Whereas BMI had worse outcomes at lower ranges, then improved in the middle (healthy BMI range), before worsening again as BMI entered overweight and obesity levels.

Paré and his team argue that WHR offers a simple, easy-to-read, accurate measurement. Unlike BMI, where there is a healthy range, a WHR score should be as low as possible. Common guidelines suggest a WHR of < 0.95 in men and < 0.80 in women.

“Our research shows that the lower the better. We didn’t find a limit where no additional benefit was seen,” Dr. Paré told Healthline.

However, the suggestion that WHR is more accurate than BMI was disputed by other experts contacted by Healthline.

Dr. Maya Mathur, PhD, an assistant professor of the Quantitative Sciences Unit at Stanford School of Medicine, commended the study for its strong sample size and use of Mendelian Randomization to account for genetic factors but ultimately disagreed with its conclusions.

“I do think some of the conclusions of this new study are potentially misleading,” she told Healthline.

“BMI was just as good as WHR at predicting all-cause mortality for women (though not for men).
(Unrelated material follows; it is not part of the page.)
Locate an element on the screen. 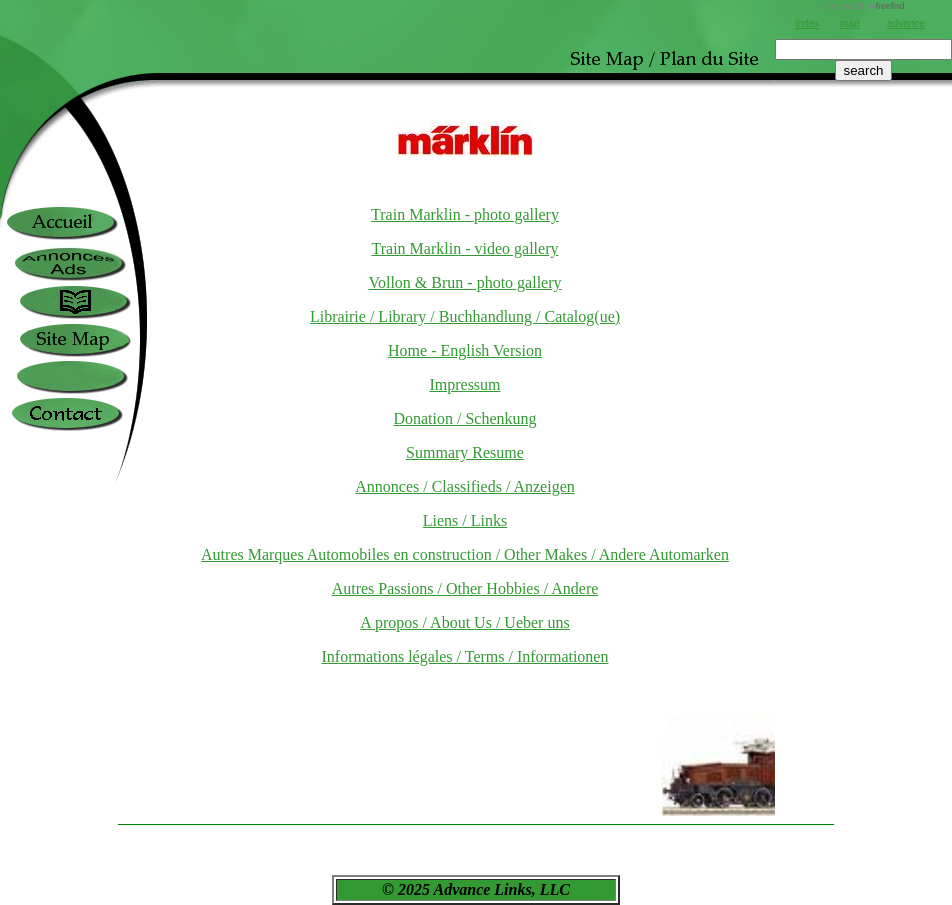  A propos / About Us / Ueber uns is located at coordinates (464, 622).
This means that if the BMI association had been properly estimated by accounting for its nonlinear effects, BMI would almost certainly be a better predictor than WHR for women specifically,” she said.

Dr. Kuldeep Singh, medical director of bariatric services at Mercy Hospital in Baltimore, told Healthline that WHR is important but said that BMI remains a more accurate and reliable measurement.
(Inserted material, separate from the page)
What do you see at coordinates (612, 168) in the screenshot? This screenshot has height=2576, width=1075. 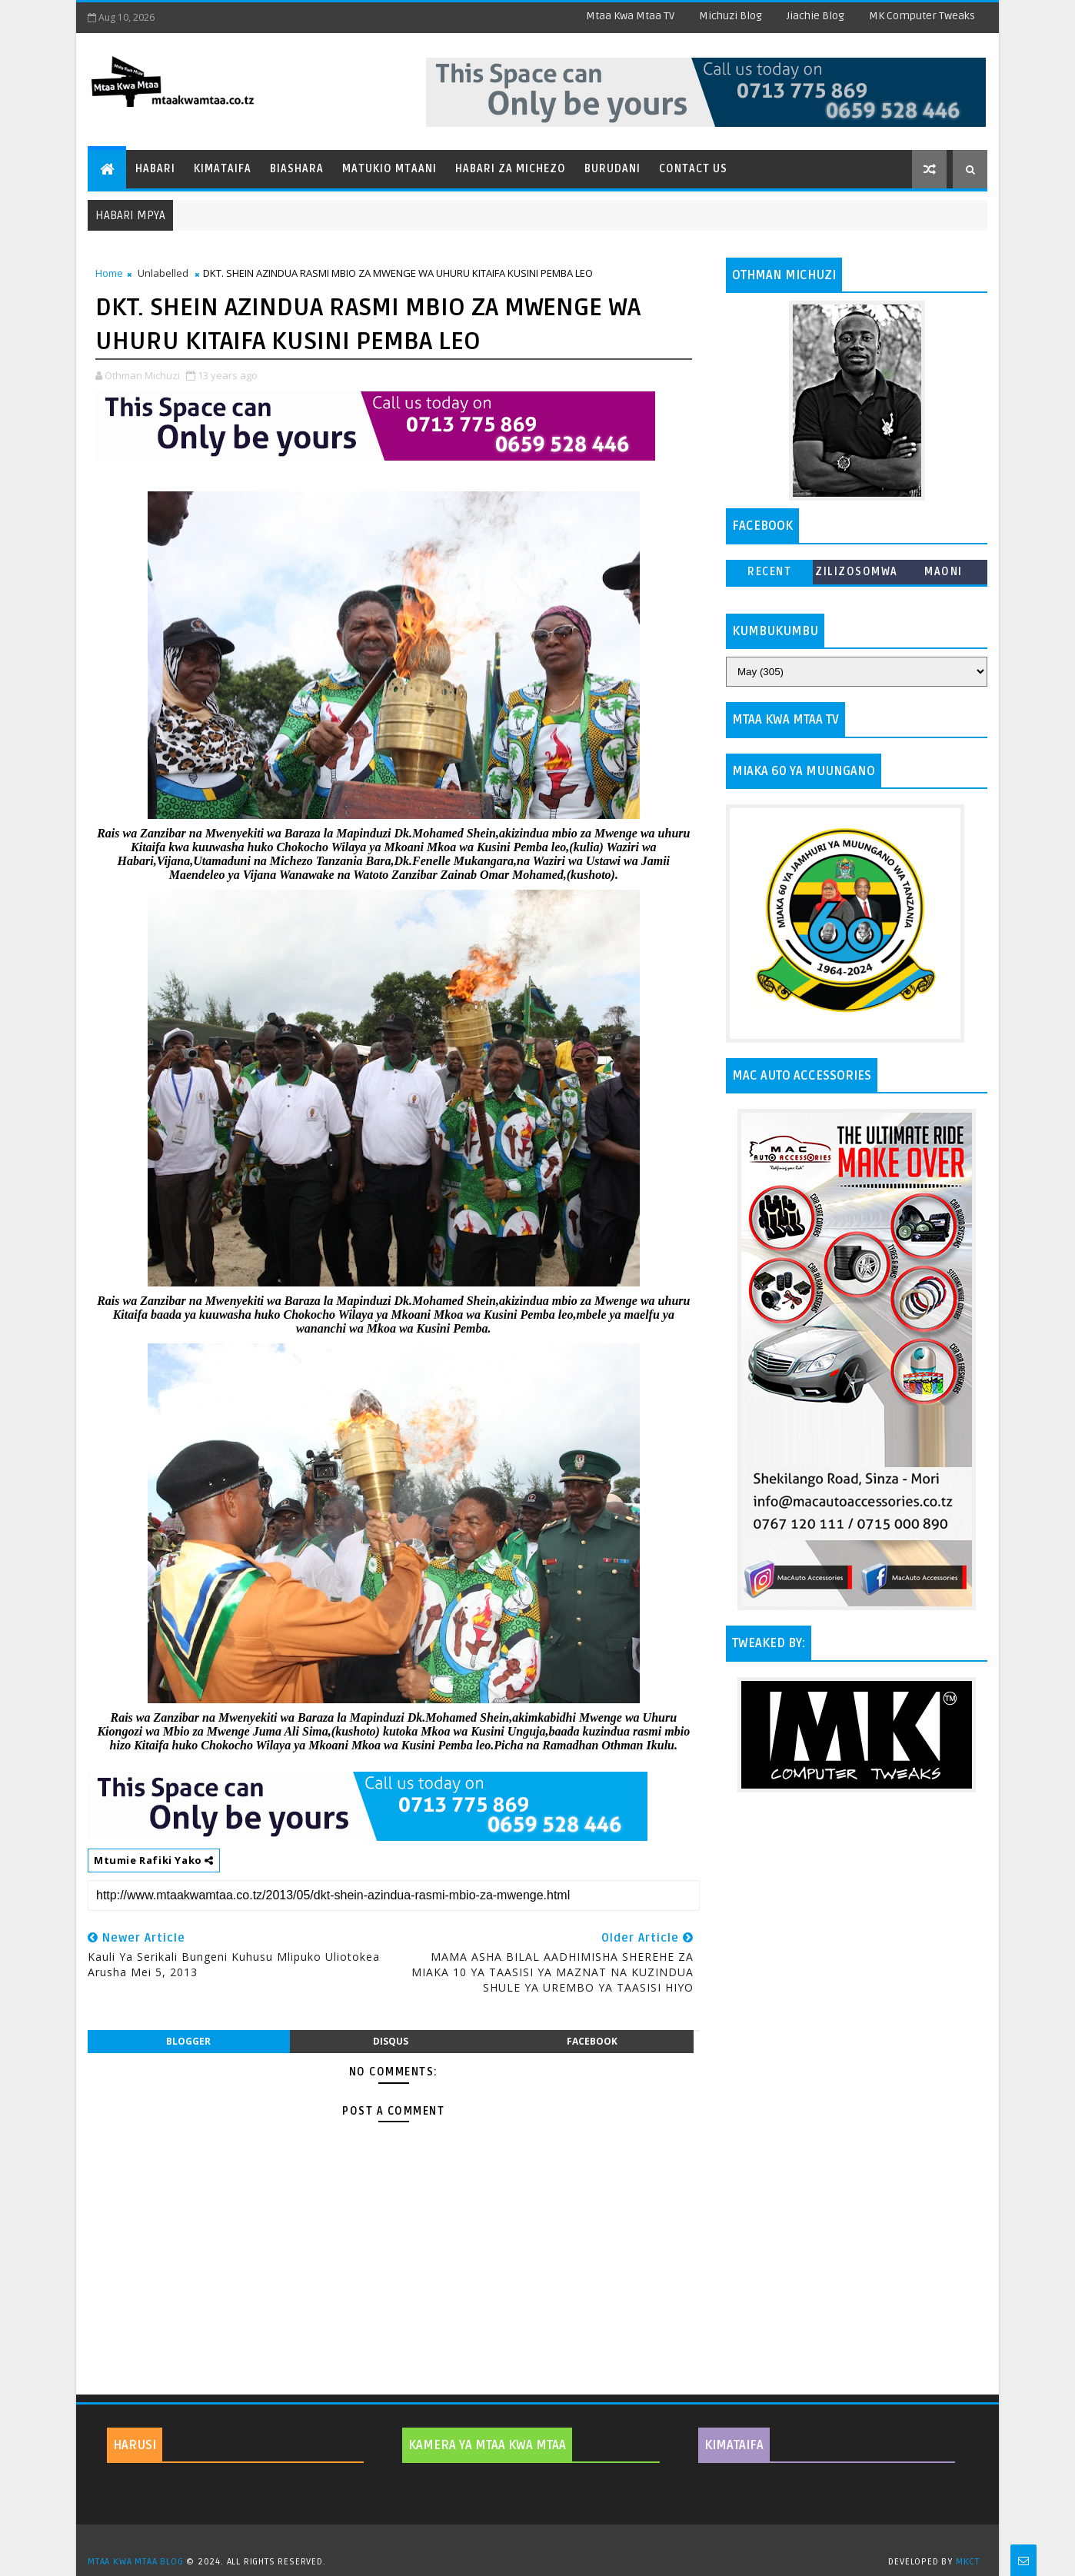 I see `Burudani` at bounding box center [612, 168].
“The reason WHR has not replaced BMI is two fold: One is that BMI is the tested and a known parameter around which all medical research has been done. Number two is that BMI is very easy to calculate. Although waist to hip ratio is not difficult to calculate, there can be discrepancies in how it is measured and where it is measured,” he told Healthline.

The prevalence of obesity has nearly tripled globally since 1975. One-third of the world’s population is now considered to have obesity. These statistics are based on BMI, one of the simplest and most widespread health indicators doctors use today.
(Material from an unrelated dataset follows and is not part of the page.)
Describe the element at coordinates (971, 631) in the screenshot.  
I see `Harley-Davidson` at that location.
A relatively simple equation determines BMI: take your weight and divide it by your height squared.

Overweight and obesity according to BMI has well-established associations with many unfavorable health outcomes things, including:

But, despite its widespread use, BMI remains controversial.

Critics of BMI as a primary health measurement raise several important points:

  • BMI doesn’t account for differences in body type. If you’re muscular but weigh more than you should, you would still be considered overweight or obese despite your fitness level.
  • There are established ethnic differences for BMI. Asian people, in particular, are more sensitive to changes in BMI than Caucasians.
  • BMI doesn’t consider fat distribution in the body. Those with fat stored around their stomach area have a greater risk of chronic disease than people with stored fat in their hips, buttocks, and thighs.

A moderate WHR may be < 0.9 in men and < 0.85 in women or less, according to the World Health Organization(WHO).

Your waist circumference should be smaller than your hip circumference.

To find your WHR use a measuring tape and do the following:

  • Find the top of your hip bone and the bottom of your rib cage.
  • Halfway between these points is your waistline.
  • The belly button is often, but not always an indicator of the waist line area.
  • This should be the smallest point around your abdomen.
  • Next take your hip measurement by measuring across the widest part of your hips and buttocks.

Once you have these two measurements divide your waist circumference by your hip circumference. This is your WHR.

New research concludes that waist-to-hip ratio or only waist circumference are simple and accurate health measurement that could potentially displace the use of BMI in the doctors’ office.

Waist-to-hip ratio showed a clear linear association with adverse health outcomes like cardiovascular disease, cancer, and death.

Other experts content that BMI is still an important, simple, and accurate measurement compared to waist-to-hip ratio.